Do aggregate earnings (for example, for the S&P 500) predict stock market behavior? In their 2008 paper entitled “Aggregate Earnings, Firm-Level Earnings and Expected Stock Returns”, Turan Bali, Ozgur Demirtas and Hassan Tehranian analyze the predictability of stock returns using market, industry and firm-level earnings. Using monthly stock return data and quarterly fundamentals data for a broad range of U.S. stocks focused mostly on the period from mid-1972 through 2002, they conclude that:
- The level of aggregate earnings does not forecast overall stock market behavior robustly across different stock portfolios and sample periods. The variability in aggregate earnings is noise.

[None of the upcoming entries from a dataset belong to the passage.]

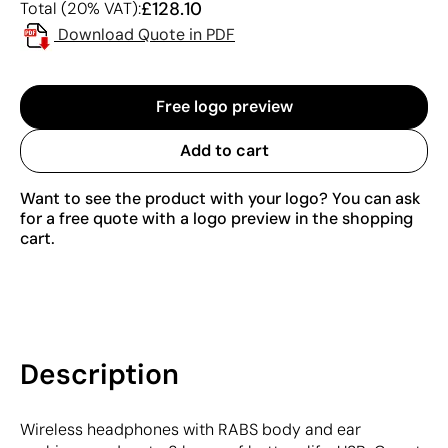
£128.10
Total (20% VAT):
Download Quote in PDF
Free logo preview
Add to cart
Want to see the product with your logo? You can ask
for a free quote with a logo preview in the shopping
cart.
Description
Wireless headphones with RABS body and ear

- In contrast to the aggregate-level findings, earnings and earnings yield relate positively to firm-level stock returns and finely segmented (48 industries) industry portfolio returns. However, earnings yield is not predictive of returns for grossly segmented (17 industries) industry portfolios. Only the
unsystematic (idiosyncratic) portion of firm-level earnings is informative about future stock returns. Aggregating earnings across a broad set of stocks diversifies away this informativeness. - At the firm level, both the mean-reversion of stock prices and the correlation of earnings with future stock returns contribute significantly to the forecasting power of earnings yield.
In summary, evidence indicates that aggregate earnings alone are not a useful predictor of overall stock market behavior, but firm-level (highly segmented industry) earnings are useful for predicting returns of individual stocks (highly segmented industries).
These findings are unfriendly to models that attempt to use aggregate earnings to predict overall stock market behavior.